The scene of Robert Crawley on the carpet felt more like something from 2014 than 1924—or even 1974, when I was a kid. Because at that time, certainly among my father and his friends, caring about your kids in the micro, day-to-day way we do now simply wasn’t done.
© ITV Picture
I’m sure some of it was because the women’s movement hadn’t fully kicked in, or reached the exurbs where we lived. (The name of “the problem that has no name” just might have been your husband, who does sweet fuck-all for the family other than disappearing daily to draw a paycheck.) But I’m also certain that some of the dad-remove at the time could be chalked up to babies having babies. There are pictures of my dad, at 22, looking much like a 22-year-old man of today: It’s late in the morning, he’s still in his undershirt-and-boxers version of pajamas, he’s likely hung over, and his face is covered with acne.

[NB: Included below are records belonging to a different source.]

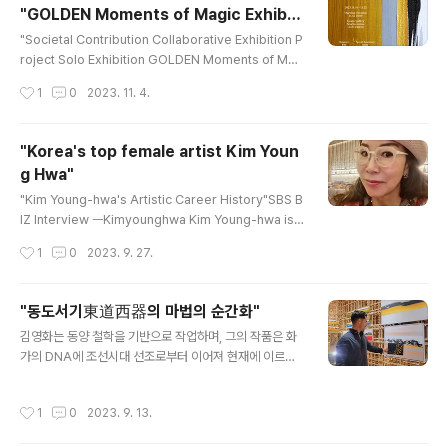
"GOLDEN Moments of Magic Exhibiti
ntings that fuse Eastern and Western elements
글 내용
on."
possess a mystical energy,..
"Societal Contribution Collaborative Exhibition P
roject Solo Exhibition GOLDEN Moments of Mag
ic Date: November 16th, 2023 - November 22n
작성시간
1
0
2023. 11. 4.
d, 2023 Location: Seocho Gouter Gallery Reno
wned Korean oriental artist Kim Young-hwa will
be hosting a social contribution donation projec
"Korea's top female artist Kim Youn
t exhibition at Seocho's Gouter Gallery from No
g Hwa"
vember 16th to November 22nd. This serves a
글 내용
s the inaugural exhibition for a ..
"Kim Young-hwa's Artistic Career History"SBS B
IZ Interview ㅡKimyounghwa Kim Young-hwa is a
n artist who is pioneering new horizons in conte
작성시간
1
0
2023. 9. 27.
mporary East Asian art through her golf-themed
paintings. The distinctive feature of her work is
the fusion of Eastern ink painting (水墨) with Wes
"동도서기東道西器의 마법의 순간화"
tern abstraction. East Asian painting, even when
글 내용
김영화는 동양 철학을 기반으로 작업하며, 그의 작품은 화
depicting landscapes, doesn't merely capture t
가의 DNA에 조선시대 선조로부터 이어져 현재에 이르기
he scenery itself bu..
까지 계속되고 있습니다. 작품의 핵심은 동양 철학인
'道'를 기반으로 하고 있습니다.이 작품은 먹으로 표현되었
작성시간
1
0
2023. 9. 13.
으며, 그 깊은 성찰로부터 비롯된 것입니다. 최근에는 "마
법의 순간"이라는 개념이 추가되어, 간결함과 뛰어난 색채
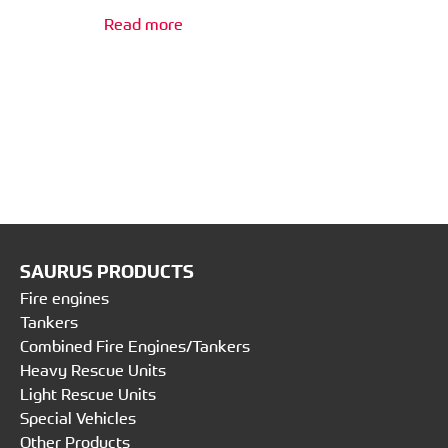
Read more
SAURUS PRODUCTS
Fire engines
Tankers
Combined Fire Engines/Tankers
Heavy Rescue Units
Light Rescue Units
Special Vehicles
Other Products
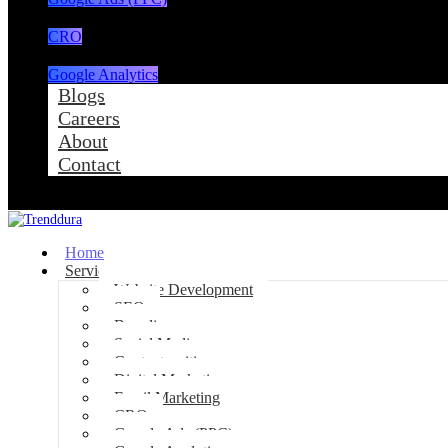
CRO
Google Analytics
Blogs
Careers
About
Contact
Home
Services
Website Development
SEO
Branding
Social Media
Content writing
Digital Marketing
Email Marketing
CRO
Google Ads (PPC)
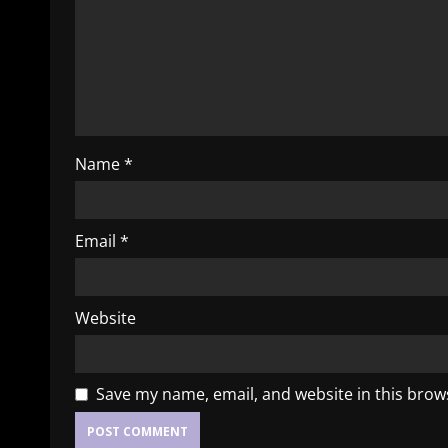
Name
*
Email
*
Website
Save my name, email, and website in this brow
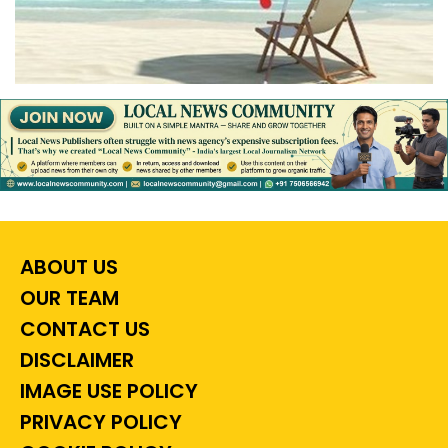
ABOUT US
OUR TEAM
CONTACT US
DISCLAIMER
IMAGE USE POLICY
PRIVACY POLICY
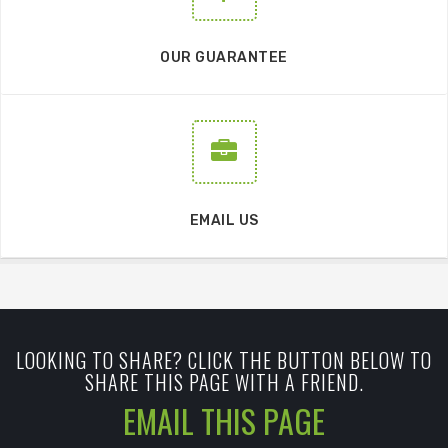
OUR GUARANTEE
EMAIL US
LOOKING TO SHARE? CLICK THE BUTTON BELOW TO
SHARE THIS PAGE WITH A FRIEND.
EMAIL THIS PAGE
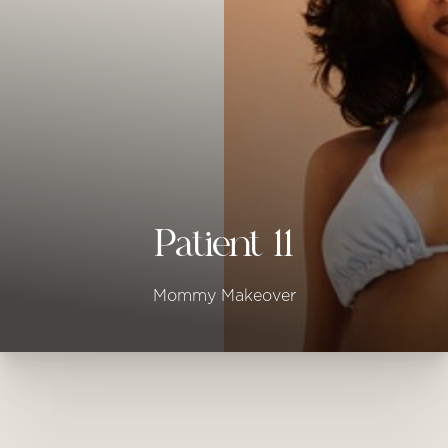
◑
Contrast Mode
Highlight Links
Patient 11
Mommy Makeover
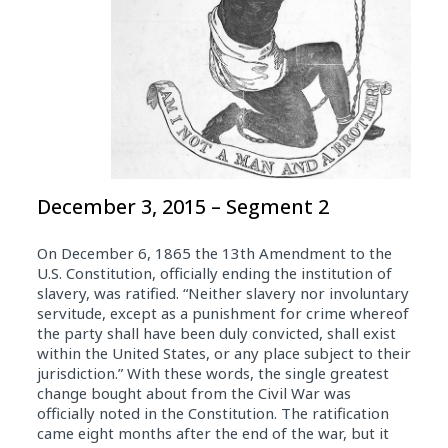
December 3, 2015 – Segment 2
On December 6, 1865 the 13th Amendment to the
U.S. Constitution, officially ending the institution of
slavery, was ratified. “Neither slavery nor involuntary
servitude, except as a punishment for crime whereof
the party shall have been duly convicted, shall exist
within the United States, or any place subject to their
jurisdiction.” With these words, the single greatest
change bought about from the Civil War was
officially noted in the Constitution. The ratification
came eight months after the end of the war, but it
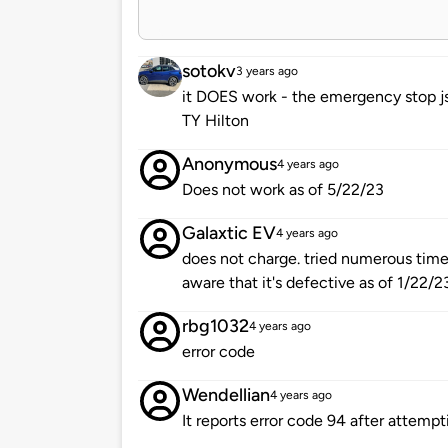
sotokv
3 years ago
it DOES work - the emergency stop js
TY Hilton
Anonymous
4 years ago
Does not work as of 5/22/23
Galaxtic EV
4 years ago
does not charge. tried numerous times,
aware that it's defective as of 1/22/2
rbg1032
4 years ago
error code
Wendellian
4 years ago
It reports error code 94 after attemp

What makes the photo not so much like a 22-year-old today? He’s snuggling his baby daughter, my oldest sister. Honestly, at that age, he shouldn’t have been trusted to care for an egg or a bag or a flower or any of those other baby proxies that junior high health teachers use to scare kids away from teenage procreation.
My father is now 71, and he has never in his life boiled a pot of water. As the father to four daughters and five granddaughters, he has never once changed a single diaper. My mom tells a story (and not bitterly, by the way) about coming home from a few hours of shopping to find me padding around in a onesie, soaked up to my armpits in my own urine, because my dad did not change diapers. Of course, since there’s a spectrum for everything, that was still preferable to the time when my mom hosted Bunco and one of her friends got called home by her husband because their kid was crying and he didn’t feel like dealing. (Important distinction: It’s not that he didn’t know how to soothe the kid; he wouldn’t even deign to try.)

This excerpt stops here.